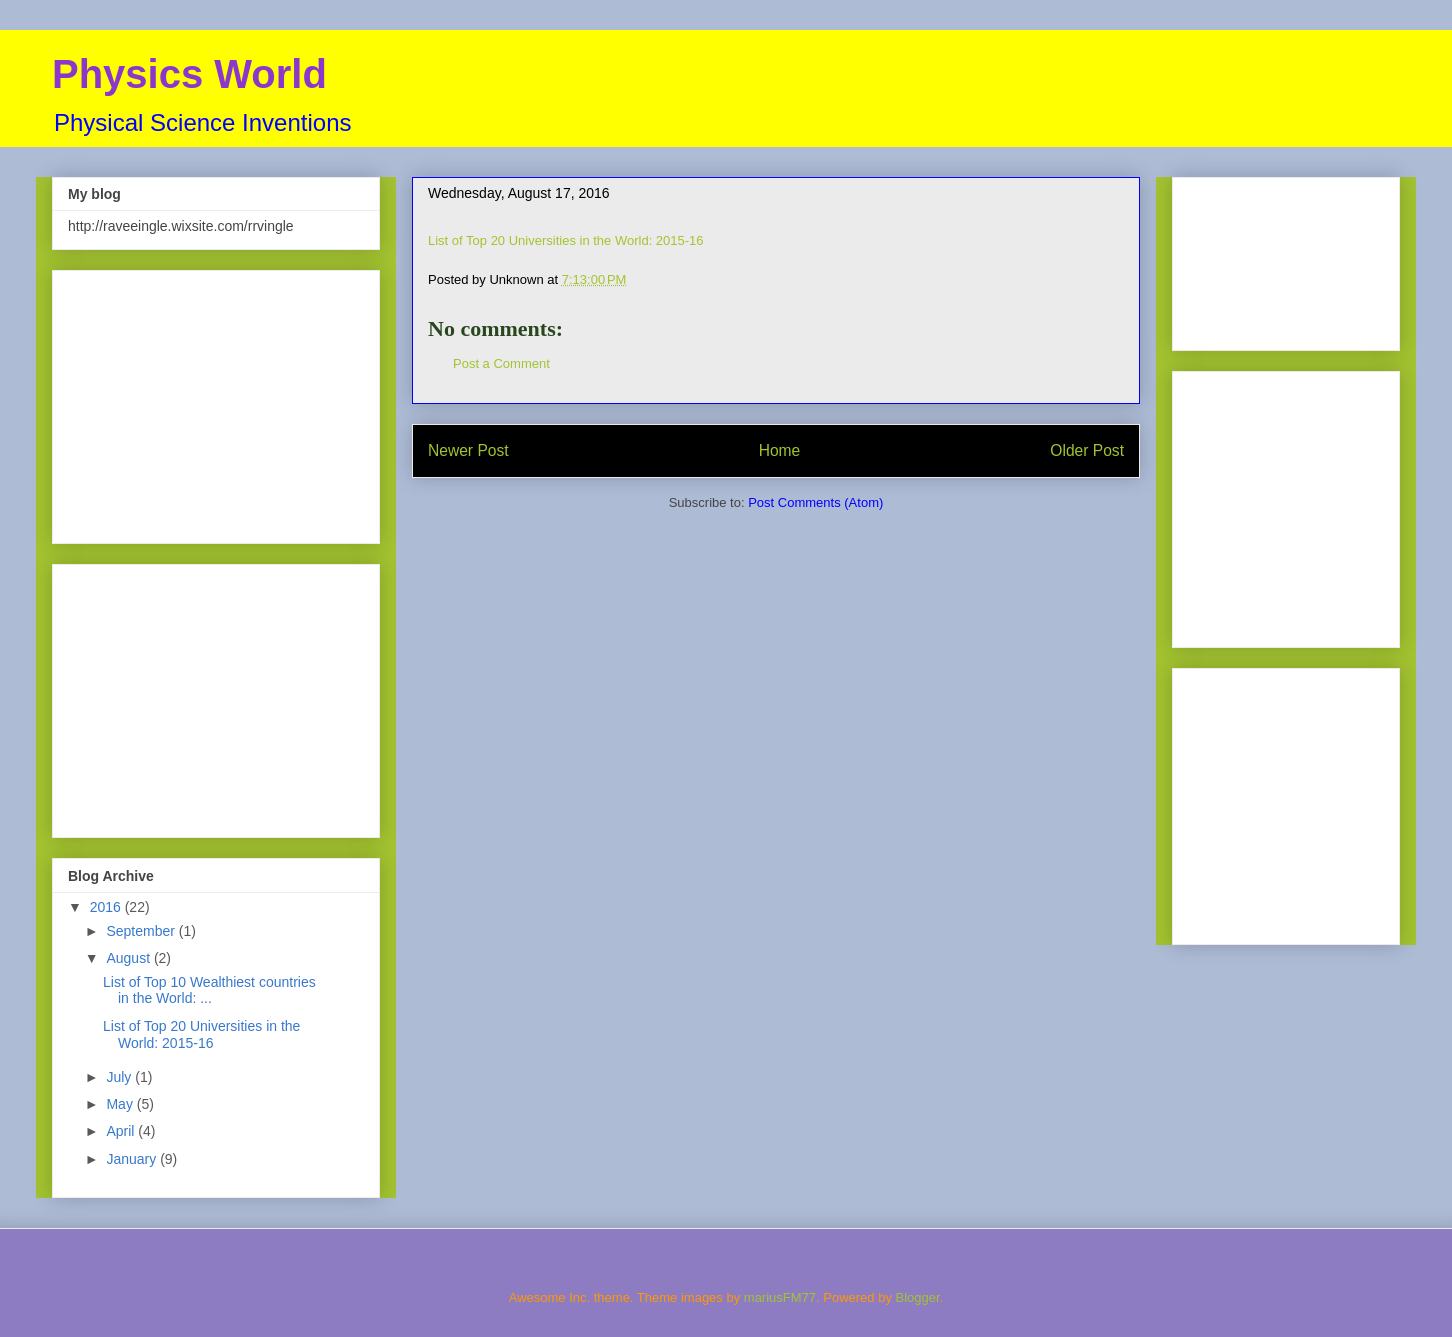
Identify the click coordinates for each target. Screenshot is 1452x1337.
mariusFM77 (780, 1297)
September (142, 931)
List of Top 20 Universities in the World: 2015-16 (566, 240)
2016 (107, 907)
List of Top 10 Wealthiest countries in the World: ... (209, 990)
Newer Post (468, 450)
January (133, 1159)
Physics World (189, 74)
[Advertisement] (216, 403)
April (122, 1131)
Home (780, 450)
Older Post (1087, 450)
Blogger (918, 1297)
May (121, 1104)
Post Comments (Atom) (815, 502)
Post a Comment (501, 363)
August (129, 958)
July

──────────────────────────────

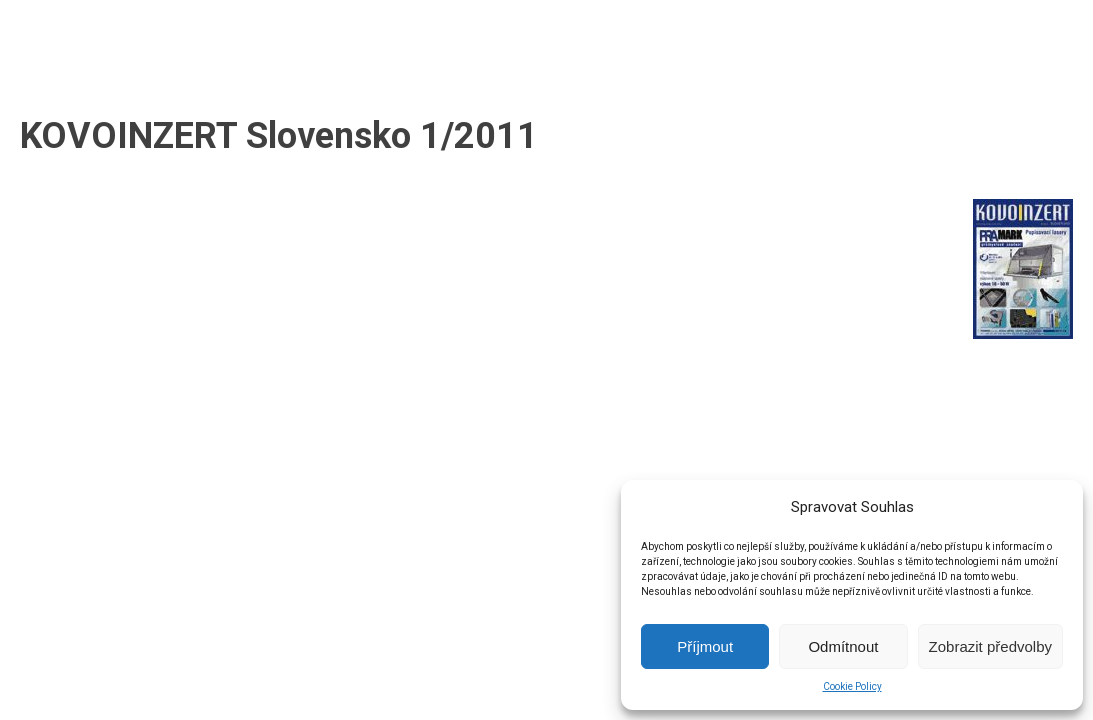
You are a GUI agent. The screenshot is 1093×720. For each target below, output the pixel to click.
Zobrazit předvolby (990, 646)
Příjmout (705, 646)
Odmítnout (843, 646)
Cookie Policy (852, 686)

──────────────────────────────

## WHAT IS NEEDED
After locating the line holding "Zobrazit předvolby (990, 646)" above, output exactly that line and every line after it through the line holding "Cookie Policy (852, 686)". Include nothing else.

## SOLUTION TO THE EXERCISE
Zobrazit předvolby (990, 646)
Příjmout (705, 646)
Odmítnout (843, 646)
Cookie Policy (852, 686)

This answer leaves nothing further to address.